Policy: change building regulations so that all new residential and commercial buildings incorporate solar power

Policy: commission a design study to show how this can be done in a cost effective and design sensitive way.

3.Incentivise current property owners to invest in solar power and battery storage. There are vast acreages of particularly existing commercial roof space which could be used to generate solar power electricity. The current export tariffs set by the electricity generators range 1p to 5p per kwhr. This compares to an average cost to the consumer of 23p per kwhr.

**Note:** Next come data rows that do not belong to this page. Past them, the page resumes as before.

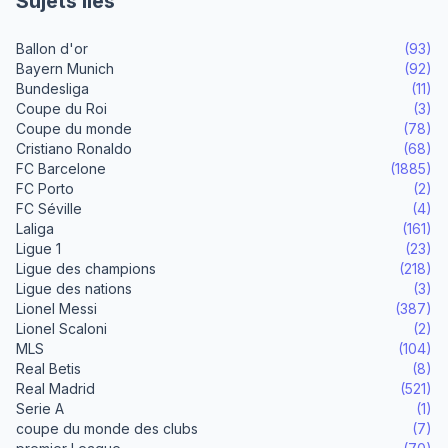
Sujets liés
Ballon d'or
(93)
Bayern Munich
(92)
Bundesliga
(11)
Coupe du Roi
(3)
Coupe du monde
(78)
Cristiano Ronaldo
(68)
FC Barcelone
(1885)
FC Porto
(2)
FC Séville
(4)
Laliga
(161)
Ligue 1
(23)
Ligue des champions
(218)
Ligue des nations
(3)
Lionel Messi
(387)
Lionel Scaloni
(2)
MLS
(104)
Real Betis
(8)
Real Madrid
(521)
Serie A
(1)
coupe du monde des clubs
(7)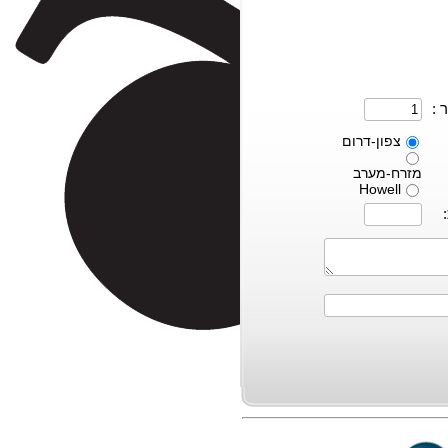
 :
צפון-דרום
מזרח-מערב
Howell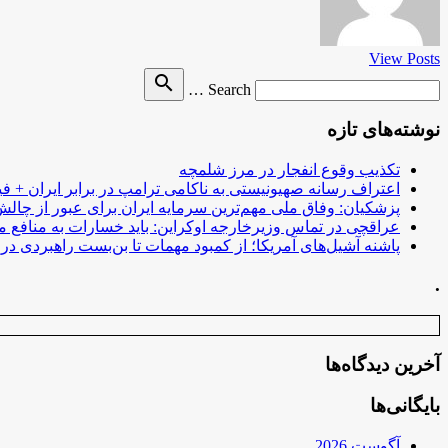
View Posts
Search
search
Search …
for
نوشته‌های تازه
تکذیب وقوع انفجار در مرز شلمچه
اعتراف رسانه صهیونیستی به ناکامی ترامپ در برابر ایران + فی
پزشکیان: وفاق ملی مهم‌ترین سرمایه ایران برای عبور از چا
عراقچی در تماس وزیرخارجه اوکراین: باید خسارات به منافع م
پاشنه آشیل‌های آمریکا؛ از کمبود مهمات تا بن‌بست راهبردی در ب
.
آخرین دیدگاه‌ها
بایگانی‌ها
آگوست 2026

Policy: incentivize property owners to install solar power and export to the grid by setting a minimum price to be paid by the energy suppliers

Policy: encourage more investment in the solar supplier industry with UK manufacture of more of the equipment: solar cells, inverters, batteries etc. Particularly the currently enriched fossil fuel companies such as BP, Shell etc

4. Encourage investment in future energy generating technologies. There are many technologies being investigated as carbon free sources of electricity such as:

Blue and Green Hydrogen

Nuclear Fusion

SMR Nuclear Fission

Tidal Power

Some of these have still to be proven others (such as Tidal) are proven but require investment.

Policy: review with commercial financial and technical sources how these technologies can be developed in a timely manner.